_Problem to solve_
Every record is to be printed exactly as written, and any picture in it is skipped.

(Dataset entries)
----

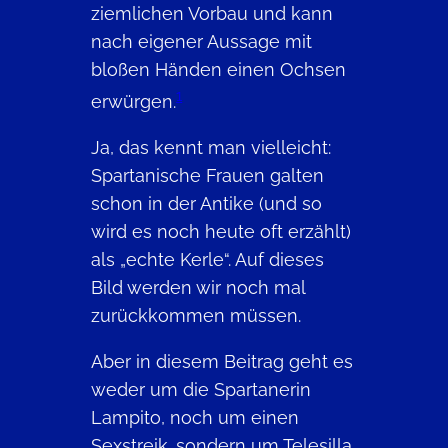
ziemlichen Vorbau und kann
nach eigener Aussage mit
bloßen Händen einen Ochsen
1
erwürgen.
Ja, das kennt man vielleicht:
Spartanische Frauen galten
schon in der Antike (und so
wird es noch heute oft erzählt)
als „echte Kerle“. Auf dieses
Bild werden wir noch mal
zurückkommen müssen.
Aber in diesem Beitrag geht es
weder um die Spartanerin
Lampito, noch um einen
Sexstreik. sondern um Telesilla.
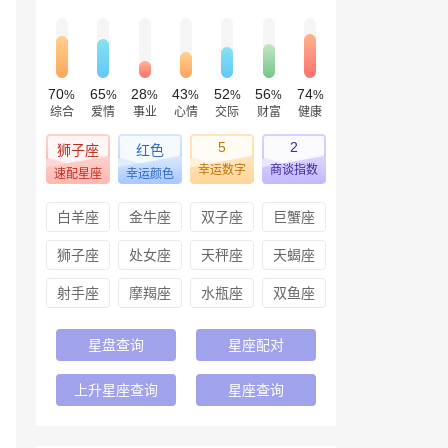
70
65
28
43
52
56
74
%
%
%
%
%
%
%
综合
爱情
事业
心情
交际
财富
健康
5
2
狮子座
红色
幸运数字
商谈指数
速配星座
幸运颜色
白羊座
金牛座
双子座
巨蟹座
狮子座
处女座
天秤座
天蝎座
射手座
摩羯座
水瓶座
双鱼座
星盘查询
星座配对
上升星座查询
星座查询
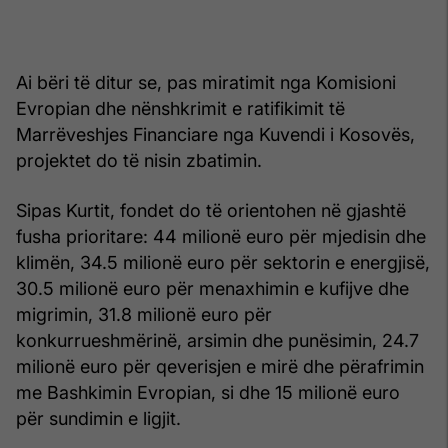
Ai bëri të ditur se, pas miratimit nga Komisioni
Evropian dhe nënshkrimit e ratifikimit të
Marrëveshjes Financiare nga Kuvendi i Kosovës,
projektet do të nisin zbatimin.
Sipas Kurtit, fondet do të orientohen në gjashtë
fusha prioritare: 44 milionë euro për mjedisin dhe
klimën, 34.5 milionë euro për sektorin e energjisë,
30.5 milionë euro për menaxhimin e kufijve dhe
migrimin, 31.8 milionë euro për
konkurrueshmërinë, arsimin dhe punësimin, 24.7
milionë euro për qeverisjen e mirë dhe përafrimin
me Bashkimin Evropian, si dhe 15 milionë euro
për sundimin e ligjit.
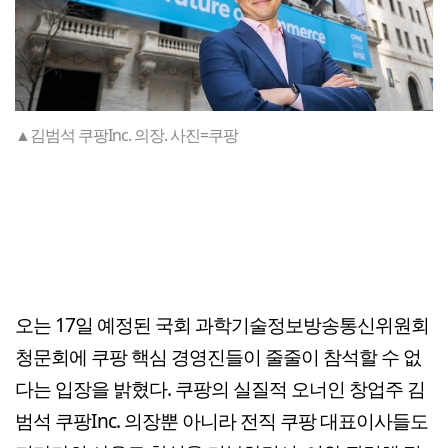
▲김범석 쿠팡Inc. 의장. 사진=쿠팡
오는 17일 예정된 국회 과학기술정보방송통신위원회
청문회에 쿠팡 핵심 경영진들이 줄줄이 참석할 수 없
다는 입장을 밝혔다. 쿠팡의 실질적 오너인 창업주 김
범석 쿠팡Inc. 의장뿐 아니라 전직 쿠팡 대표이사들도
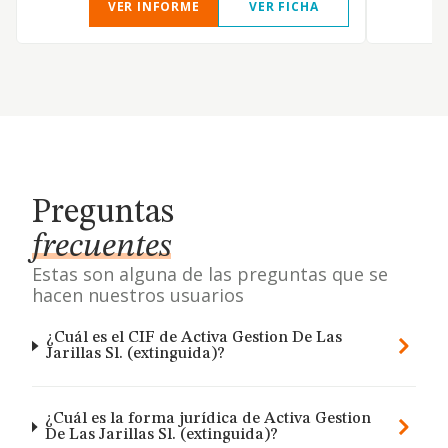
VER INFORME
VER FICHA
Preguntas
frecuentes
Estas son alguna de las preguntas que se
hacen nuestros usuarios
¿Cuál es el CIF de Activa Gestion De Las
Jarillas Sl. (extinguida)?
¿Cuál es la forma jurídica de Activa Gestion
De Las Jarillas Sl. (extinguida)?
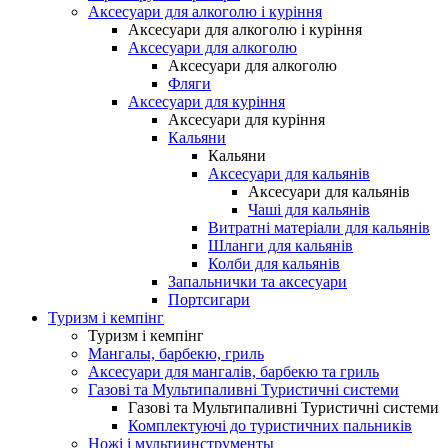
Аксесуари для алкоголю і куріння
Аксесуари для алкоголю і куріння
Аксесуари для алкоголю
Аксесуари для алкоголю
Фляги
Аксесуари для куріння
Аксесуари для куріння
Кальяни
Кальяни
Аксесуари для кальянів
Аксесуари для кальянів
Чаші для кальянів
Витратні матеріали для кальянів
Шланги для кальянів
Колби для кальянів
Запальнички та аксесуари
Портсигари
Туризм і кемпінг
Туризм і кемпінг
Мангалы, барбекю, гриль
Аксесуари для мангалів, барбекю та гриль
Газові та Мультипаливні Туристичні системи
Газові та Мультипаливні Туристичні системи
Комплектуючі до туристичних пальників
Ножі і мультиинструменты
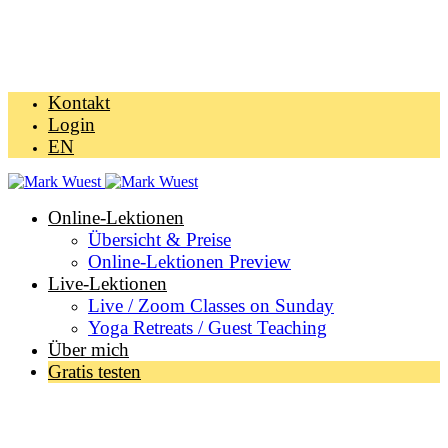
Kontakt
Login
EN
Online-Lektionen
Übersicht & Preise
Online-Lektionen Preview
Live-Lektionen
Live / Zoom Classes on Sunday
Yoga Retreats / Guest Teaching
Über mich
Gratis testen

----

_Written response_
ziemlichen Vorbau und kann
nach eigener Aussage mit
bloßen Händen einen Ochsen
1
erwürgen.
Ja, das kennt man vielleicht:
Spartanische Frauen galten
schon in der Antike (und so
wird es noch heute oft erzählt)
als „echte Kerle“. Auf dieses
Bild werden wir noch mal
zurückkommen müssen.
Aber in diesem Beitrag geht es
weder um die Spartanerin
Lampito, noch um einen
Sexstreik. sondern um Telesilla.
70
65
28
43
52
56
74
%
%
%
%
%
%
%
综合
爱情
事业
心情
交际
财富
健康
5
2
狮子座
红色
幸运数字
商谈指数
速配星座
幸运颜色
白羊座
金牛座
双子座
巨蟹座
狮子座
处女座
天秤座
天蝎座
射手座
摩羯座
水瓶座
双鱼座
星盘查询
星座配对
上升星座查询
星座查询
Ai bëri të ditur se, pas miratimit nga Komisioni
Evropian dhe nënshkrimit e ratifikimit të
Marrëveshjes Financiare nga Kuvendi i Kosovës,
projektet do të nisin zbatimin.
Sipas Kurtit, fondet do të orientohen në gjashtë
fusha prioritare: 44 milionë euro për mjedisin dhe
klimën, 34.5 milionë euro për sektorin e energjisë,
30.5 milionë euro për menaxhimin e kufijve dhe
migrimin, 31.8 milionë euro për
konkurrueshmërinë, arsimin dhe punësimin, 24.7
milionë euro për qeverisjen e mirë dhe përafrimin
me Bashkimin Evropian, si dhe 15 milionë euro
për sundimin e ligjit.
▲김범석 쿠팡Inc. 의장. 사진=쿠팡
오는 17일 예정된 국회 과학기술정보방송통신위원회
청문회에 쿠팡 핵심 경영진들이 줄줄이 참석할 수 없
다는 입장을 밝혔다. 쿠팡의 실질적 오너인 창업주 김
범석 쿠팡Inc. 의장뿐 아니라 전직 쿠팡 대표이사들도
VER INFORME
VER FICHA
Preguntas
frecuentes
Estas son alguna de las preguntas que se
hacen nuestros usuarios
¿Cuál es el CIF de Activa Gestion De Las
Jarillas Sl. (extinguida)?
¿Cuál es la forma jurídica de Activa Gestion
De Las Jarillas Sl. (extinguida)?
Аксесуари для алкоголю і куріння
Аксесуари для алкоголю і куріння
Аксесуари для алкоголю
Аксесуари для алкоголю
Фляги
Аксесуари для куріння
Аксесуари для куріння
Кальяни
Кальяни
Аксесуари для кальянів
Аксесуари для кальянів
Чаші для кальянів
Витратні матеріали для кальянів
Шланги для кальянів
Колби для кальянів
Запальнички та аксесуари
Портсигари
Туризм і кемпінг
Туризм і кемпінг
Мангалы, барбекю, гриль
Аксесуари для мангалів, барбекю та гриль
Газові та Мультипаливні Туристичні системи
Газові та Мультипаливні Туристичні системи
Комплектуючі до туристичних пальників
Ножі і мультиинструменты
Kontakt
Login
EN
Online-Lektionen
Übersicht & Preise
Online-Lektionen Preview
Live-Lektionen
Live / Zoom Classes on Sunday
Yoga Retreats / Guest Teaching
Über mich
Gratis testen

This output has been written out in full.